## TRY IT
Your copy should repeat each record exactly and contain none of the pictures.

⁂

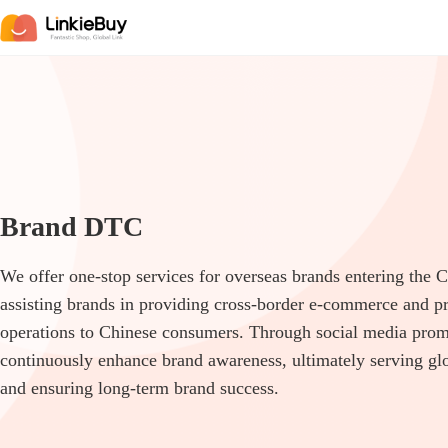
Brand DTC
We offer one-stop services for overseas brands entering the 
assisting brands in providing cross-border e-commerce and p
operations to Chinese consumers. Through social media pro
continuously enhance brand awareness, ultimately serving g
and ensuring long-term brand success.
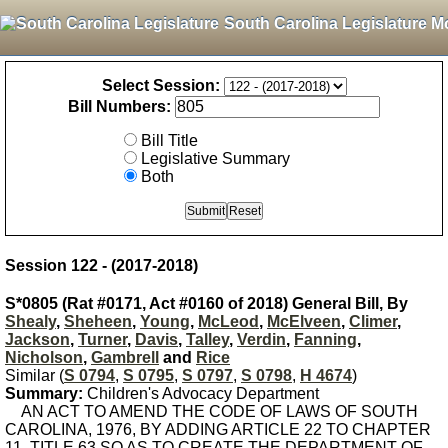
South Carolina Legislature M
Select Session:
Bill Numbers:
Bill Title
Legislative Summary
Both
Session 122 - (2017-2018)
S*0805 (Rat #0171, Act #0160 of 2018) General Bill, By
Shealy
,
Sheheen
,
Young
,
McLeod
,
McElveen
,
Climer
,
Jackson
,
Turner
,
Davis
,
Talley
,
Verdin
,
Fanning
,
Nicholson
,
Gambrell
and
Rice
Similar (
S 0794
,
S 0795
,
S 0797
,
S 0798
,
H 4674
)
Summary:
Children's Advocacy Department
AN ACT TO AMEND THE CODE OF LAWS OF SOUTH
CAROLINA, 1976, BY ADDING ARTICLE 22 TO CHAPTER
11, TITLE 63 SO AS TO CREATE THE DEPARTMENT OF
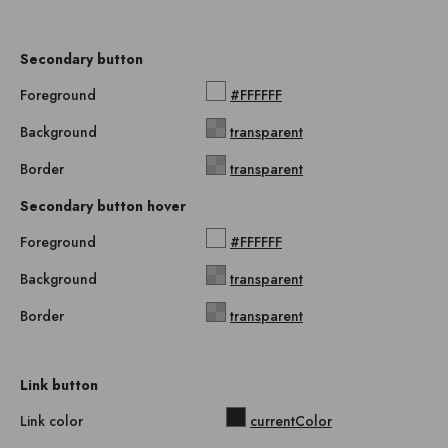
Secondary button
Foreground
#FFFFFF
Background
transparent
Border
transparent
Secondary button hover
Foreground
#FFFFFF
Background
transparent
Border
transparent
Link button
Link color
currentColor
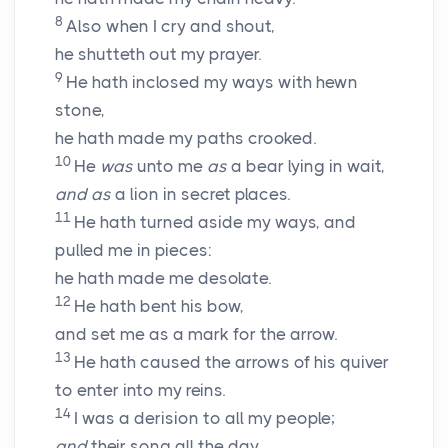
8
Also when I cry and shout,
he shutteth out my prayer.
9
He hath inclosed my ways with hewn
stone,
he hath made my paths crooked.
10
He
was
unto me
as
a bear lying in wait,
and as
a lion in secret places.
11
He hath turned aside my ways, and
pulled me in pieces:
he hath made me desolate.
12
He hath bent his bow,
and set me as a mark for the arrow.
13
He hath caused the arrows of his quiver
to enter into my reins.
14
I was a derision to all my people;
and
their song all the day.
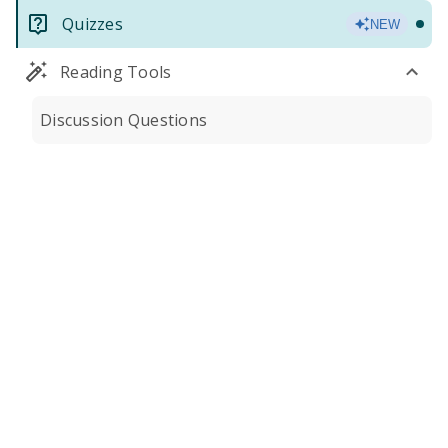
Quizzes
NEW
Reading Tools
Discussion Questions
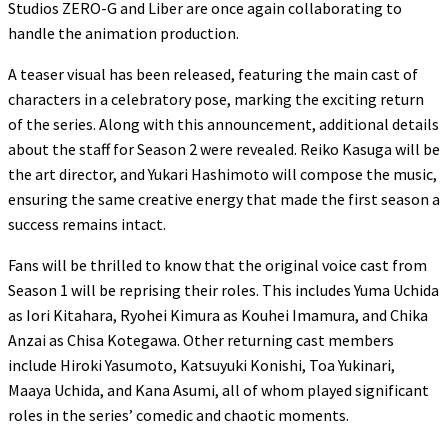
Studios ZERO-G and Liber are once again collaborating to
handle the animation production.
A teaser visual has been released, featuring the main cast of
characters in a celebratory pose, marking the exciting return
of the series. Along with this announcement, additional details
about the staff for Season 2 were revealed. Reiko Kasuga will be
the art director, and Yukari Hashimoto will compose the music,
ensuring the same creative energy that made the first season a
success remains intact.
Fans will be thrilled to know that the original voice cast from
Season 1 will be reprising their roles. This includes Yuma Uchida
as Iori Kitahara, Ryohei Kimura as Kouhei Imamura, and Chika
Anzai as Chisa Kotegawa. Other returning cast members
include Hiroki Yasumoto, Katsuyuki Konishi, Toa Yukinari,
Maaya Uchida, and Kana Asumi, all of whom played significant
roles in the series’ comedic and chaotic moments.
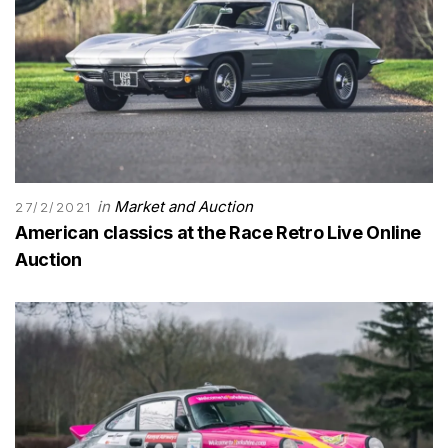
in
Market and Auction
27/2/2021
American classics at the Race Retro Live Online
Auction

⁂

## FINISHED TASK
Brand DTC
We offer one-stop services for overseas brands entering the 
assisting brands in providing cross-border e-commerce and p
operations to Chinese consumers. Through social media pro
continuously enhance brand awareness, ultimately serving g
and ensuring long-term brand success.
South Carolina Legislature M
Select Session:
Bill Numbers:
Bill Title
Legislative Summary
Both
Session 122 - (2017-2018)
S*0805 (Rat #0171, Act #0160 of 2018) General Bill, By
Shealy
,
Sheheen
,
Young
,
McLeod
,
McElveen
,
Climer
,
Jackson
,
Turner
,
Davis
,
Talley
,
Verdin
,
Fanning
,
Nicholson
,
Gambrell
and
Rice
Similar (
S 0794
,
S 0795
,
S 0797
,
S 0798
,
H 4674
)
Summary:
Children's Advocacy Department
AN ACT TO AMEND THE CODE OF LAWS OF SOUTH
CAROLINA, 1976, BY ADDING ARTICLE 22 TO CHAPTER
11, TITLE 63 SO AS TO CREATE THE DEPARTMENT OF
Secondary button
Foreground
#FFFFFF
Background
transparent
Border
transparent
Secondary button hover
Foreground
#FFFFFF
Background
transparent
Border
transparent
Link button
Link color
currentColor
8
Also when I cry and shout,
he shutteth out my prayer.
9
He hath inclosed my ways with hewn
stone,
he hath made my paths crooked.
10
He
was
unto me
as
a bear lying in wait,
and as
a lion in secret places.
11
He hath turned aside my ways, and
pulled me in pieces:
he hath made me desolate.
12
He hath bent his bow,
and set me as a mark for the arrow.
13
He hath caused the arrows of his quiver
to enter into my reins.
14
I was a derision to all my people;
and
their song all the day.
Quizzes
NEW
Reading Tools
Discussion Questions
Studios ZERO-G and Liber are once again collaborating to
handle the animation production.
A teaser visual has been released, featuring the main cast of
characters in a celebratory pose, marking the exciting return
of the series. Along with this announcement, additional details
about the staff for Season 2 were revealed. Reiko Kasuga will be
the art director, and Yukari Hashimoto will compose the music,
ensuring the same creative energy that made the first season a
success remains intact.
Fans will be thrilled to know that the original voice cast from
Season 1 will be reprising their roles. This includes Yuma Uchida
as Iori Kitahara, Ryohei Kimura as Kouhei Imamura, and Chika
Anzai as Chisa Kotegawa. Other returning cast members
include Hiroki Yasumoto, Katsuyuki Konishi, Toa Yukinari,
Maaya Uchida, and Kana Asumi, all of whom played significant
roles in the series’ comedic and chaotic moments.
in
Market and Auction
27/2/2021
American classics at the Race Retro Live Online
Auction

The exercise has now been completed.